PROVIDED RECORDS:
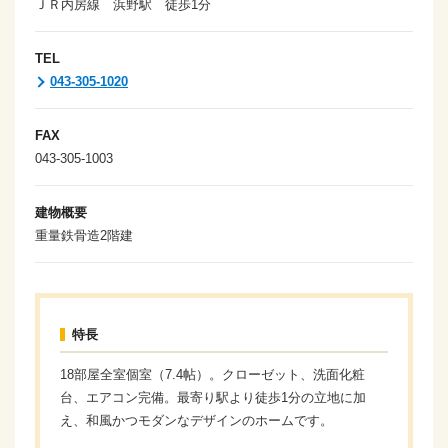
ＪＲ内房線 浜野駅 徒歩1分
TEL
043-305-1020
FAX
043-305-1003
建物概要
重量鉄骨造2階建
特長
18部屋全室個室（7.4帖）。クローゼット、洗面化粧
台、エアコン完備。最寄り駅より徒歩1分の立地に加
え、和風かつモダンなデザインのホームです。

--

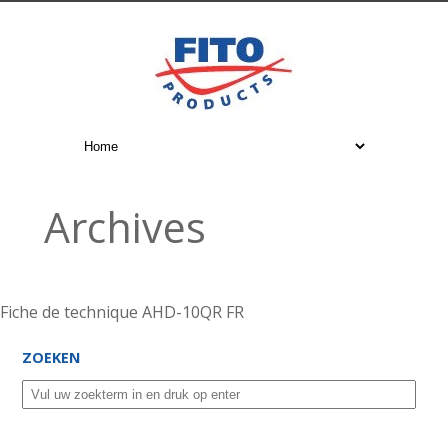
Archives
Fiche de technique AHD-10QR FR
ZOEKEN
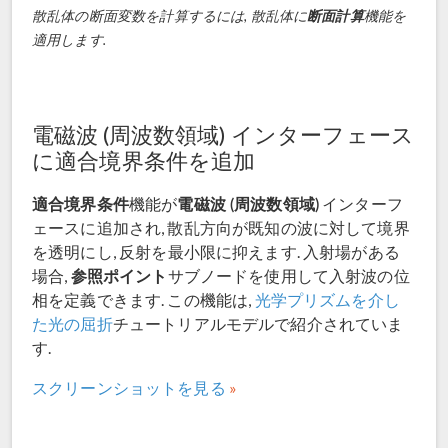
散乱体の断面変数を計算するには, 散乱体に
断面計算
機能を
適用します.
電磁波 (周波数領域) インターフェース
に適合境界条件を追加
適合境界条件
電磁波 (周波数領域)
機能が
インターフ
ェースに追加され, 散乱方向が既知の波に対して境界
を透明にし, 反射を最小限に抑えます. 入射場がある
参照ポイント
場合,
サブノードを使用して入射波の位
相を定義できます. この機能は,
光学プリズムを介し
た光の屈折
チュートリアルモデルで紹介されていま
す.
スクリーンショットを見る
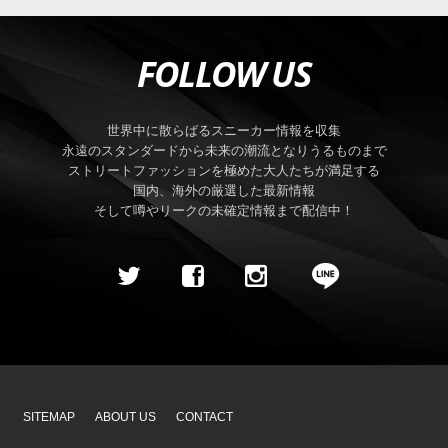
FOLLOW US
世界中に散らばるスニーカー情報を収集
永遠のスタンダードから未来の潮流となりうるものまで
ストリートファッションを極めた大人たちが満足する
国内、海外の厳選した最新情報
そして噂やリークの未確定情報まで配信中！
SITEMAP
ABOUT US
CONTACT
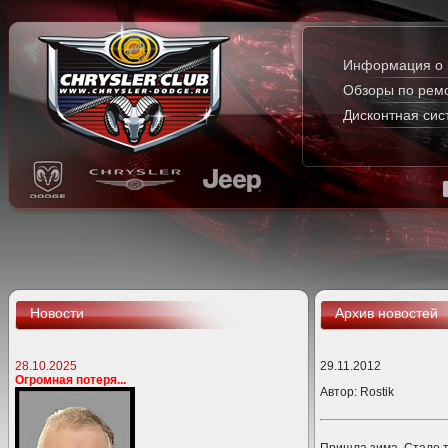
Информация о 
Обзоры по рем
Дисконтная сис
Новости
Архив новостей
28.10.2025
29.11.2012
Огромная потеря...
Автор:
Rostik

WHAT IS NEEDED:
Set down precisely the lines above between the line holding "ＪＲ内房線 浜野駅 徒歩1分" and the line holding "え、和風かつモダンなデザインのホームです。", inclusive, and nothing beyond them.

RESPONSE:
ＪＲ内房線 浜野駅 徒歩1分
TEL
043-305-1020
FAX
043-305-1003
建物概要
重量鉄骨造2階建
特長
18部屋全室個室（7.4帖）。クローゼット、洗面化粧
台、エアコン完備。最寄り駅より徒歩1分の立地に加
え、和風かつモダンなデザインのホームです。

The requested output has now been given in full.